AST-GIN: Attribute-Augmented Spatial-Temporal Graph Informer Network for
Electric Vehicle Charging Station Availability Forecasting
- URL: http://arxiv.org/abs/2209.03356v1
- Date: Wed, 7 Sep 2022 13:51:45 GMT
- Title: AST-GIN: Attribute-Augmented Spatial-Temporal Graph Informer Network for
Electric Vehicle Charging Station Availability Forecasting
- Authors: Ruikang Luo, Yaofeng Song, Liping Huang, Yicheng Zhang and Rong Su
- Abstract summary: Attribute-Augmented Spatial-Temporal Graph Informer (AST-GIN) structure is proposed in this study.
Our model is tested on the data collected in Dundee City.
- Score: 8.596556653895028
- License: http://arxiv.org/licenses/nonexclusive-distrib/1.0/
- Abstract: Electric Vehicle (EV) charging demand and charging station availability
forecasting is one of the challenges in the intelligent transportation system.

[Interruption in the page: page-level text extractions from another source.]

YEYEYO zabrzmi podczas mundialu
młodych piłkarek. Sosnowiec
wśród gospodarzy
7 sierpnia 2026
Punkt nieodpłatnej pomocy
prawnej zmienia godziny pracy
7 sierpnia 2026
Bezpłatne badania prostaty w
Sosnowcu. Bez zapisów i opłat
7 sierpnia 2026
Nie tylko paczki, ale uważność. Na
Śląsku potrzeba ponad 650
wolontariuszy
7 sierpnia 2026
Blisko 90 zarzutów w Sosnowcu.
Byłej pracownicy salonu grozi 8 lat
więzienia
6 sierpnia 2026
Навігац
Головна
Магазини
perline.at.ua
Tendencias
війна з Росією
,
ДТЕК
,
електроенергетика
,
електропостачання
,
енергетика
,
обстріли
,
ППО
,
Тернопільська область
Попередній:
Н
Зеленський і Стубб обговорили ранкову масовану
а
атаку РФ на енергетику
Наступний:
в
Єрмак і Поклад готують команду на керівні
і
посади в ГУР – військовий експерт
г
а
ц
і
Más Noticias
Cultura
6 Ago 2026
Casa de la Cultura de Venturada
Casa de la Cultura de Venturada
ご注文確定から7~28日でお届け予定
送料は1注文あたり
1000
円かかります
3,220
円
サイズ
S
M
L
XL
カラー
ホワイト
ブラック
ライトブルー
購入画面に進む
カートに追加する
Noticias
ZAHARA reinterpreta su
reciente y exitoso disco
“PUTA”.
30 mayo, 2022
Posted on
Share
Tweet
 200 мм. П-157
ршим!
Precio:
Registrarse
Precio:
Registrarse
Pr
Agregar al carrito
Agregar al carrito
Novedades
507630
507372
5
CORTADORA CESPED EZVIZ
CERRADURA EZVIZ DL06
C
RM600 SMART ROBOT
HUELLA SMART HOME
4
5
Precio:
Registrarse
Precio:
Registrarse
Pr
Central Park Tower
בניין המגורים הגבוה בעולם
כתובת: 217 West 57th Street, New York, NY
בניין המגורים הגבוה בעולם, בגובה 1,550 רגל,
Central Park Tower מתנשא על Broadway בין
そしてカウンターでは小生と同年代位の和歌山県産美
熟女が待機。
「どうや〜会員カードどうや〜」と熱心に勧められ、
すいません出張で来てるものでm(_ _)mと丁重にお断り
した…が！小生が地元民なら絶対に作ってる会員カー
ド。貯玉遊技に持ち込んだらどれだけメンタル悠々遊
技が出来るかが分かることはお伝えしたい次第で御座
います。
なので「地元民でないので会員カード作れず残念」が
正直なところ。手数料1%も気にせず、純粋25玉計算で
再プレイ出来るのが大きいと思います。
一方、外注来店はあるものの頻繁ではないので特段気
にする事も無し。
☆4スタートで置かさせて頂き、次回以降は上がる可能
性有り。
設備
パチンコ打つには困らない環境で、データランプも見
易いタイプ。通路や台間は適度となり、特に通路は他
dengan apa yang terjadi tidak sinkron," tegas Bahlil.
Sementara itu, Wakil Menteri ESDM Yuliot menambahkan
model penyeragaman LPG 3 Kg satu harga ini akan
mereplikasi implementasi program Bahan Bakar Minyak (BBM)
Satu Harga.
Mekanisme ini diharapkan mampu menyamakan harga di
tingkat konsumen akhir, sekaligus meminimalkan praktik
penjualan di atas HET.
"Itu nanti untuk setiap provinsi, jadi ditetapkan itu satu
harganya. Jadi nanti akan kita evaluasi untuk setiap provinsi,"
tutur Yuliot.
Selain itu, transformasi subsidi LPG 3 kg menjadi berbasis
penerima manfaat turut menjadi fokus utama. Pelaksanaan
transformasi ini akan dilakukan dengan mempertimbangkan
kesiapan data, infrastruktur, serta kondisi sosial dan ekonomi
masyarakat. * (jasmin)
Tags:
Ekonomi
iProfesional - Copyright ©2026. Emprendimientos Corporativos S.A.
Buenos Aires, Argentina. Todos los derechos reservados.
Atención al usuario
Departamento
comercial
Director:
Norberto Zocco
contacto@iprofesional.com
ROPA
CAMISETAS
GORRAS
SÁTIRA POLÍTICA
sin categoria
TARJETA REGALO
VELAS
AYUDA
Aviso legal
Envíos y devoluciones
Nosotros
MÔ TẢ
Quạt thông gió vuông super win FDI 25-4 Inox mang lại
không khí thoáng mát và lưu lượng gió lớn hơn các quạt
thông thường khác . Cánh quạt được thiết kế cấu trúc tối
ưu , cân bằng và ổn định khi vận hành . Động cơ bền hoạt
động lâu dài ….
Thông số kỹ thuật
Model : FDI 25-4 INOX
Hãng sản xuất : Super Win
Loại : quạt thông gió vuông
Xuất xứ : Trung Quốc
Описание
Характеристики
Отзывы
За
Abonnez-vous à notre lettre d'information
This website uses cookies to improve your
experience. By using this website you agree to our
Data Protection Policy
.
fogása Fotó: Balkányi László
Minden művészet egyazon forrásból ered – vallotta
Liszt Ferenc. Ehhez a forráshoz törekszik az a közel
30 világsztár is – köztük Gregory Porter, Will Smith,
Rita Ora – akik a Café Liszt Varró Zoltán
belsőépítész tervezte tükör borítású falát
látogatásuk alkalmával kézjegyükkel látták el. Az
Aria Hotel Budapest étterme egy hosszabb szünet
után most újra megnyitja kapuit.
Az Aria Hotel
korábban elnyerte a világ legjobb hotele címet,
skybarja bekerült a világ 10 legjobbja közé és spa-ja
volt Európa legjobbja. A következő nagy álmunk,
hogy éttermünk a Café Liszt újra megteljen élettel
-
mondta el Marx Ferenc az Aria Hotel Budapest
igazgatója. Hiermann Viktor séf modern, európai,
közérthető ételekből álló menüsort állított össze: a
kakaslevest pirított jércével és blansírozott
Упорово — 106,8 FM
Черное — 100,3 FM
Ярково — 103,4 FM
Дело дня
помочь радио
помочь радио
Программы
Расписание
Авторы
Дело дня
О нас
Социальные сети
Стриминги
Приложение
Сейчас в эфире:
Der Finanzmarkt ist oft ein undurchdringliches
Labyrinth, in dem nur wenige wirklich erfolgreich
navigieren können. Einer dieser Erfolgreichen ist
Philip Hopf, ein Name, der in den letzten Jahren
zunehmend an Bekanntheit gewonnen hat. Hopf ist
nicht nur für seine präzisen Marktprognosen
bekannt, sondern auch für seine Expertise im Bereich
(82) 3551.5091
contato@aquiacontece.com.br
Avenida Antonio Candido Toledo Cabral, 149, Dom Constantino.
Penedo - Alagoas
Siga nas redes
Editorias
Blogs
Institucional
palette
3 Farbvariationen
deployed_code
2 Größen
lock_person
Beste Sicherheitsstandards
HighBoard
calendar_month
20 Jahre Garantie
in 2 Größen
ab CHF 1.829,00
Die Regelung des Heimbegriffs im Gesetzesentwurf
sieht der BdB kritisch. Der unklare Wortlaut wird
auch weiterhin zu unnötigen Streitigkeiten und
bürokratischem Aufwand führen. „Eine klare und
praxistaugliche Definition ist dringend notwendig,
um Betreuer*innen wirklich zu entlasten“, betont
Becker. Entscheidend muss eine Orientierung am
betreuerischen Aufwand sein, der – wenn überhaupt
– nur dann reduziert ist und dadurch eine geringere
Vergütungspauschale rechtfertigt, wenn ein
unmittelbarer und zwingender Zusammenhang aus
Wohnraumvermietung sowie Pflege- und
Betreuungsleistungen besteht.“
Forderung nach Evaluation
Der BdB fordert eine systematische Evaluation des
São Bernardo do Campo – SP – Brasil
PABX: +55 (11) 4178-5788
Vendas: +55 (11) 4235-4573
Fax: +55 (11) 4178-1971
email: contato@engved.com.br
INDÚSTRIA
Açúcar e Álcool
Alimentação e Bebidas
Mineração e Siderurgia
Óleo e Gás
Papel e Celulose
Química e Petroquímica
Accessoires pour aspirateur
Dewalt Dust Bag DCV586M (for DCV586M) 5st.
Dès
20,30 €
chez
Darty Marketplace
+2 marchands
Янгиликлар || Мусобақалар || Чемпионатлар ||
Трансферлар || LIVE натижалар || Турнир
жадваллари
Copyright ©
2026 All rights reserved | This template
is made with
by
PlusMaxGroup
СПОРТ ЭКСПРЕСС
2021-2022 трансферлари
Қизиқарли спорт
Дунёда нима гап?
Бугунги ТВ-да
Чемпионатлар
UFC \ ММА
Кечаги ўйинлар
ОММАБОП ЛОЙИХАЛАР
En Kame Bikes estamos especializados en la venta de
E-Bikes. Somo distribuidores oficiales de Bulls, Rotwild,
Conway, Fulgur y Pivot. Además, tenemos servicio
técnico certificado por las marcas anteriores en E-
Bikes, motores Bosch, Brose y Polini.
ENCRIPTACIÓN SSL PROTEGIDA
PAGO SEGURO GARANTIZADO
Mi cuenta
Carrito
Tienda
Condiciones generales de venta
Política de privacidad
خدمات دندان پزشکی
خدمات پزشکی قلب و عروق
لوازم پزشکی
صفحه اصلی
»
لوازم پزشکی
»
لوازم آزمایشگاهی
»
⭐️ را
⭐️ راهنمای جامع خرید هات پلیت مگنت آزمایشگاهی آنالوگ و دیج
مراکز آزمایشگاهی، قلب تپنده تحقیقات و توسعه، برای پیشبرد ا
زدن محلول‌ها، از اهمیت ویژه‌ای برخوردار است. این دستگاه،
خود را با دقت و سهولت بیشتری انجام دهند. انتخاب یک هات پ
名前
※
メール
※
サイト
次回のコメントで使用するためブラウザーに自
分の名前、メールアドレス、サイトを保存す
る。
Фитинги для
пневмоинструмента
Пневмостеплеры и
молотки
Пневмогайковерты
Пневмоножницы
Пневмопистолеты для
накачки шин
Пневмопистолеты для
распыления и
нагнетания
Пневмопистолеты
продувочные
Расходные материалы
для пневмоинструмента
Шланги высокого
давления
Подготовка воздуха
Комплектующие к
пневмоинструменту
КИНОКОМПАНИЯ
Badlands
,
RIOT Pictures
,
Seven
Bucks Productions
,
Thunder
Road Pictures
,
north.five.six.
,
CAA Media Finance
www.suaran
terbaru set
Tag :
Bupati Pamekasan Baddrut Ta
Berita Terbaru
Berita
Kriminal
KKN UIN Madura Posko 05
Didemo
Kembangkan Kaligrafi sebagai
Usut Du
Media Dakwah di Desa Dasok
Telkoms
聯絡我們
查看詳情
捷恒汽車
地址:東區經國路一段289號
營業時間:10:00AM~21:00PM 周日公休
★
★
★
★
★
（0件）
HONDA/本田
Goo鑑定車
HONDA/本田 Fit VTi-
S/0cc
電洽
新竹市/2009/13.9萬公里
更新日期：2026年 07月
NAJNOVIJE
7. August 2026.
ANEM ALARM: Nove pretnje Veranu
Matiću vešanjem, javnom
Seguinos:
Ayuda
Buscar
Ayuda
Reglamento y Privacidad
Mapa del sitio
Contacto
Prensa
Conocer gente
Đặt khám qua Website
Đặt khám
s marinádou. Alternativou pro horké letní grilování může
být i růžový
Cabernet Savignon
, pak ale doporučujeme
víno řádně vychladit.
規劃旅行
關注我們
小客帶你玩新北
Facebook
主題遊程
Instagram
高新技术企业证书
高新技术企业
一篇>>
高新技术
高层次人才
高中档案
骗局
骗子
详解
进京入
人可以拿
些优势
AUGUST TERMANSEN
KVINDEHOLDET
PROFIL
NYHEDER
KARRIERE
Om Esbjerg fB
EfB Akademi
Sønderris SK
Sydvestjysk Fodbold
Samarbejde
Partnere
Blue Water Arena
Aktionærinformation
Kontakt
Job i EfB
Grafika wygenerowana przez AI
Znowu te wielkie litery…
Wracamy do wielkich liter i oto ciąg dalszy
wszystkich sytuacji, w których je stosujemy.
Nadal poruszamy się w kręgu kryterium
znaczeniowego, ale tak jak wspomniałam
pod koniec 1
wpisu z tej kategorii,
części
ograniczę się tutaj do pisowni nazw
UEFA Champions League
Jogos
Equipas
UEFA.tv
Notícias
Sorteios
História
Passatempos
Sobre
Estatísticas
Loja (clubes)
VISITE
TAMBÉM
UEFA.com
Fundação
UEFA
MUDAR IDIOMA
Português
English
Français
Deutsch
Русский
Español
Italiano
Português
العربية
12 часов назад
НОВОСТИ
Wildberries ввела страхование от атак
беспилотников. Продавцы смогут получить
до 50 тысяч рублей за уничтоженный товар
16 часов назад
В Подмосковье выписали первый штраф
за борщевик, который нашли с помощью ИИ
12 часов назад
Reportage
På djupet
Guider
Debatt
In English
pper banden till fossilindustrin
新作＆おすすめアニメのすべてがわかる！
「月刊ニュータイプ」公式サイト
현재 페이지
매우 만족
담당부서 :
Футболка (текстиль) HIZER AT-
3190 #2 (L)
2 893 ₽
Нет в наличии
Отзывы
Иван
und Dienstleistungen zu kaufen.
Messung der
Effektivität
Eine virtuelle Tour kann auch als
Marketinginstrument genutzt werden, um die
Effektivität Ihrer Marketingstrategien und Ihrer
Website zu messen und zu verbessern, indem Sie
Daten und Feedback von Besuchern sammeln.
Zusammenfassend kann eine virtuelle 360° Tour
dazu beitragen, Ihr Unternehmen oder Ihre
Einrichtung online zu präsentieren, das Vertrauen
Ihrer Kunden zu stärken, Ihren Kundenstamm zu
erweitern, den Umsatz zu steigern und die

With the accurate EV station situation prediction, suitable charging behaviors
could be scheduled in advance to relieve range anxiety. Many existing deep
learning methods are proposed to address this issue, however, due to the
complex road network structure and comprehensive external factors, such as
point of interests (POIs) and weather effects, many commonly used algorithms
could just extract the historical usage information without considering
comprehensive influence of external factors. To enhance the prediction accuracy
and interpretability, the Attribute-Augmented Spatial-Temporal Graph Informer
(AST-GIN) structure is proposed in this study by combining the Graph
Convolutional Network (GCN) layer and the Informer layer to extract both
external and internal spatial-temporal dependence of relevant transportation
data. And the external factors are modeled as dynamic attributes by the
attribute-augmented encoder for training. AST-GIN model is tested on the data
collected in Dundee City and experimental results show the effectiveness of our
model considering external factors influence over various horizon settings
compared with other baselines.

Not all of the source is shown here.